[Items listed in a dataset]
───

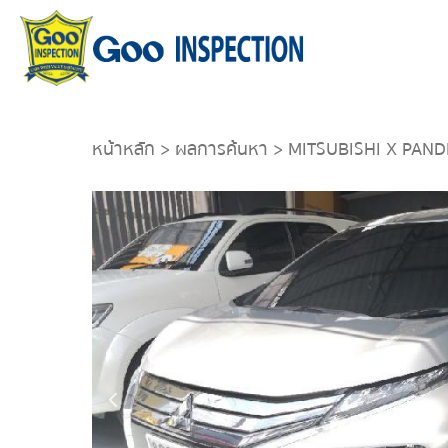
หน้าหลัก
>
ผลการค้นหา
> MITSUBISHI X PAND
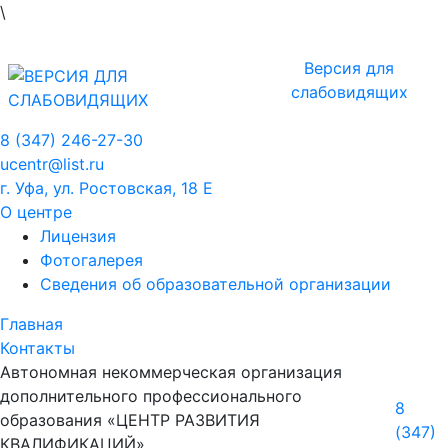
\
Версия для
слабовидящих
8 (347) 246-27-30
ucentr@list.ru
г. Уфа, ул. Ростовская, 18 Е
О центре
Лицензия
Фотогалерея
Сведения об образовательной организации
Главная
Контакты
Автономная некоммерческая организация
дополнительного профессионального
8
образования «ЦЕНТР РАЗВИТИЯ
(347)
КВАЛИФИКАЦИЙ»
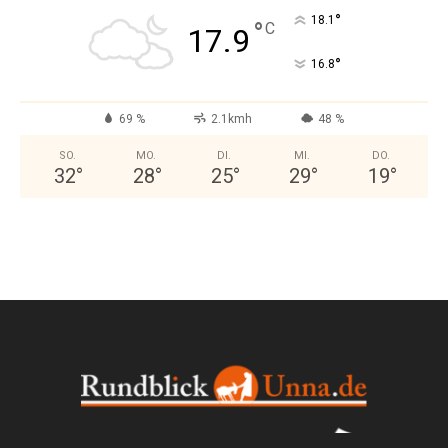
°
18.1
°
C
17.9
°
16.8
69 %
2.1kmh
48 %
SO.
MO.
DI.
MI.
DO.
32
°
28
°
25
°
29
°
19
°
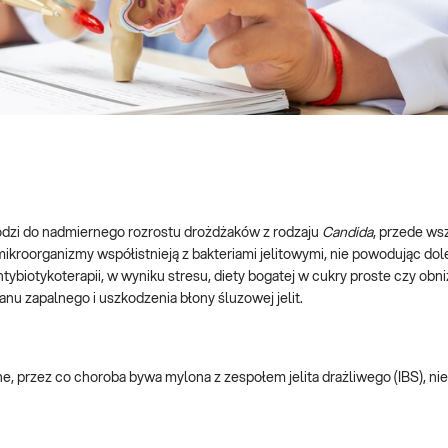
chodzi do nadmiernego rozrostu drożdżaków z rodzaju
Candida
, przede ws
mikroorganizmy współistnieją z bakteriami jelitowymi, nie powodując dol
tybiotykoterapii, w wyniku stresu, diety bogatej w cukry proste czy obn
u zapalnego i uszkodzenia błony śluzowej jelit.
ne, przez co choroba bywa mylona z zespołem jelita drażliwego (IBS), ni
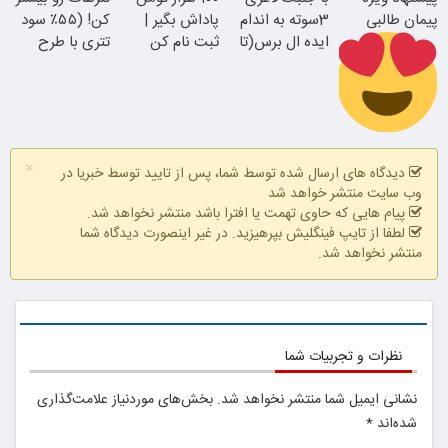
امشب)
پیمان طالبی
3سوته به اندام
پاداش بگیر |
کن! (۵۵٪ سود
ایده ال برس(تا
جوان شو
ثبت نام کن
تتری با طرح
امشب تخفیف
ویژه بیت‌پین)
ویژه)
همین الان ببین
سفارش سورملینا
×
با تخفیف ویژه
دیدگاه های ارسال شده توسط شما، پس از تایید توسط خبریا در
وب سایت منتشر خواهد شد
پیام هایی که حاوی تهمت یا افترا باشد منتشر نخواهد شد.
لطفا از تایپ فینگلیش بپرهیزید. در غیر اینصورت دیدگاه شما
منتشر نخواهد شد.
نظرات و تجربیات شما
نشانی ایمیل شما منتشر نخواهد شد.
بخش‌های موردنیاز علامت‌گذاری
شده‌اند
*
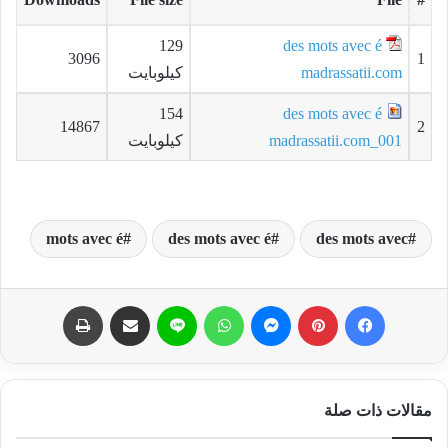
129
des mots avec é
3096
1
madrassatii.com
كيلوبايت
154
des mots avec é
14867
2
madrassatii.com_001
كيلوبايت
mots avec é
des mots avec é
des mots avec
فيسبوك
بينتيريست
ماسنجر
واتساب
لاين
مشاركة عبر البريد
طباعة
مقالات ذات صلة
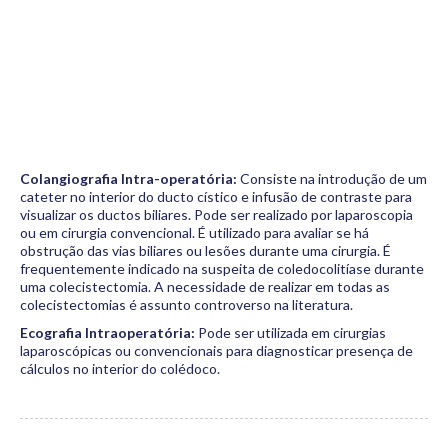
Colangiografia Intra-operatória:
Consiste na introdução de um
cateter no interior do ducto cístico e infusão de contraste para
visualizar os ductos biliares. Pode ser realizado por laparoscopia
ou em cirurgia convencional. É utilizado para avaliar se há
obstrução das vias biliares ou lesões durante uma cirurgia. É
frequentemente indicado na suspeita de coledocolitíase durante
uma colecistectomia. A necessidade de realizar em todas as
colecistectomias é assunto controverso na literatura.
Ecografia Intraoperatória:
Pode ser utilizada em cirurgias
laparoscópicas ou convencionais para diagnosticar presença de
cálculos no interior do colédoco.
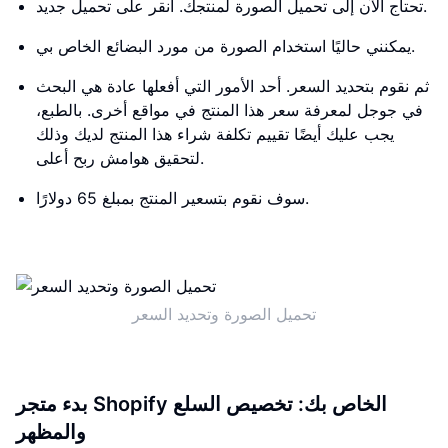
تحتاج الآن إلى تحميل الصورة لمنتجك. انقر على تحميل جديد.
يمكنني حاليًا استخدام الصورة من مورد البضائع الخاص بي.
ثم نقوم بتحديد السعر. أحد الأمور التي أفعلها عادة هي البحث
في جوجل لمعرفة سعر هذا المنتج في مواقع أخرى. بالطبع،
يجب عليك أيضًا تقييم تكلفة شراء هذا المنتج لديك وذلك
لتحقيق هوامش ربح أعلى.
سوف نقوم بتسعير المنتج بمبلغ 65 دولارًا.
تحميل الصورة وتحديد السعر
بدء متجر Shopify الخاص بك: تخصيص السلع
والمظهر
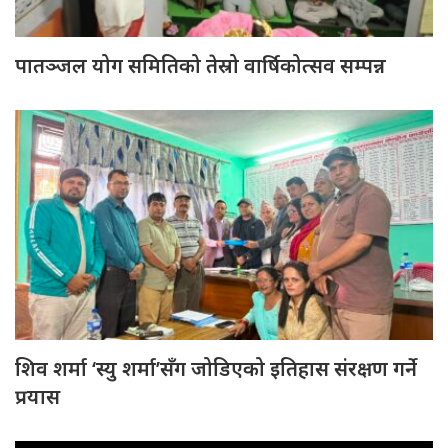
पातञ्जल योग समितिको तेस्रो वार्षिकोत्सव सम्पन्न
शिव शर्मा ‘स्यु शर्मा’सँग जोडिएको इतिहास संरक्षण गर्ने
प्रयास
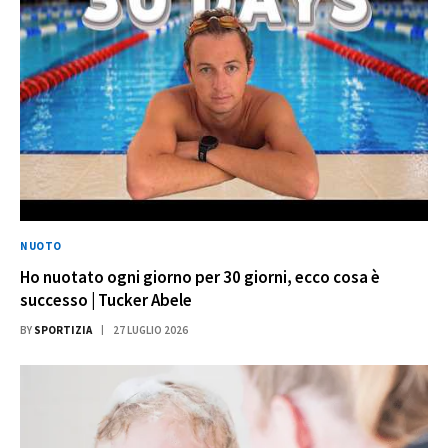
NUOTO
Ho nuotato ogni giorno per 30 giorni, ecco cosa è
successo | Tucker Abele
BY
SPORTIZIA
27 LUGLIO 2026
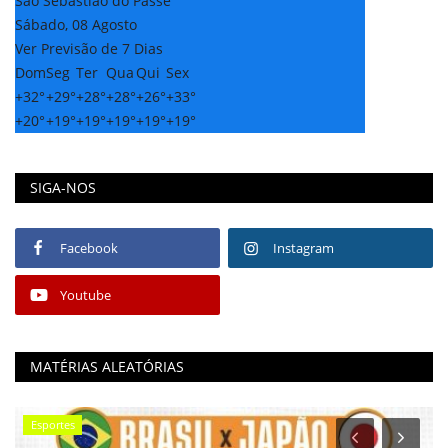
Sao Sebastiao do Passe
Sábado, 08 Agosto
Ver Previsão de 7 Dias
Dom
Seg
Ter
Qua
Qui
Sex
+
32°
+
29°
+
28°
+
28°
+
26°
+
33°
+
20°
+
19°
+
19°
+
19°
+
19°
+
19°
SIGA-NOS
Facebook
Instagram
Youtube
MATÉRIAS ALEATÓRIAS
Esportes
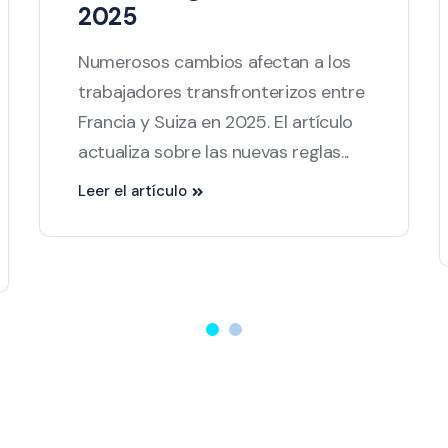
2025
Numerosos cambios afectan a los
trabajadores transfronterizos entre
Francia y Suiza en 2025. El artículo
actualiza sobre las nuevas reglas...
Leer el artículo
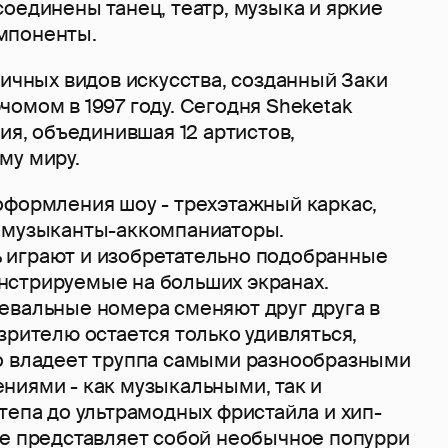
оединены танец, театр, музыка и яркие
мпоненты.
личных видов искусства, созданный Заки
омом в 1997 году. Сегодня Sheketak
ния, объединившая 12 артистов,
му миру.
оформления шоу - трехэтажный каркас,
 музыканты-аккомпаниаторы.
играют и изобретательно подобранные
стрируемые на больших экранах.
евальные номера сменяют друг друга в
зрителю остается только удивляться,
о владеет труппа самыми разнообразными
ниями - как музыкальными, так и
тепа до ультрамодных фристайла и хип-
ие представляет собой необычное попурри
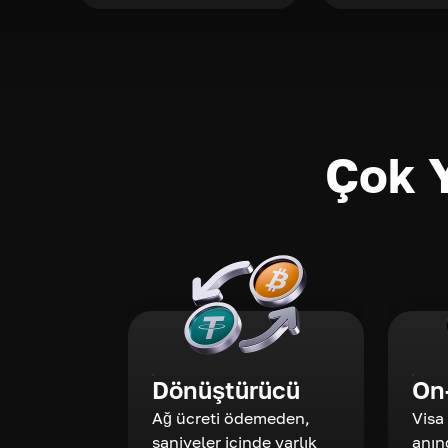
Çok Y
Dönüştürücü
On
Ağ ücreti ödemeden,
Visa
saniyeler içinde varlık
anın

───

§ Exercise requirements
Count how many lines in the entries hold "المنتج" and reply with that number alone.

§ Task solution
3